● **What you need to do**: Nothing but the lines from the one containing "What do you see at coordinates (157, 1288)" through the last line of the records below should be written out, each exactly as it stands.

(Stored dataset items)
════════════════════

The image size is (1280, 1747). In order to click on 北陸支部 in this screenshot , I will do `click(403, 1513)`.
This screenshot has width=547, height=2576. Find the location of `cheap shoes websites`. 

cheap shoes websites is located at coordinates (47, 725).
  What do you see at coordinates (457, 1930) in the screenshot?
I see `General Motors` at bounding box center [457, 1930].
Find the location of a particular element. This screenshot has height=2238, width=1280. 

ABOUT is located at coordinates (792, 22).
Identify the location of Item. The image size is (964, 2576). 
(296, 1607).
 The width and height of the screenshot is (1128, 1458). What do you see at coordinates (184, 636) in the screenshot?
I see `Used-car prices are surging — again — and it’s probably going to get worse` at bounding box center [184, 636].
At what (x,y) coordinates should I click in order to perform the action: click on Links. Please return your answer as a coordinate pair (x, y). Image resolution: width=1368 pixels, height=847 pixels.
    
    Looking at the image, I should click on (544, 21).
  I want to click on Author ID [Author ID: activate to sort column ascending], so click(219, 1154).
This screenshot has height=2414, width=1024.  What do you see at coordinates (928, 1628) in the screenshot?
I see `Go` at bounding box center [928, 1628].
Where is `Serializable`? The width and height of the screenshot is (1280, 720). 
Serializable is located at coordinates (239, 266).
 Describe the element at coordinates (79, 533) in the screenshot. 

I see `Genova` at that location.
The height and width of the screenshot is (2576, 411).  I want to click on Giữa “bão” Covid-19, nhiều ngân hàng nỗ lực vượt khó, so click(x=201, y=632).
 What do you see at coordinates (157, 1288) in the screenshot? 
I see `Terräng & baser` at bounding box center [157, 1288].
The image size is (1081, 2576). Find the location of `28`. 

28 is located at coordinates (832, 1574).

════════════════════

● **Solution to this exercise**:
 What do you see at coordinates (157, 1288) in the screenshot? 
I see `Terräng & baser` at bounding box center [157, 1288].
The image size is (1081, 2576). Find the location of `28`. 

28 is located at coordinates (832, 1574).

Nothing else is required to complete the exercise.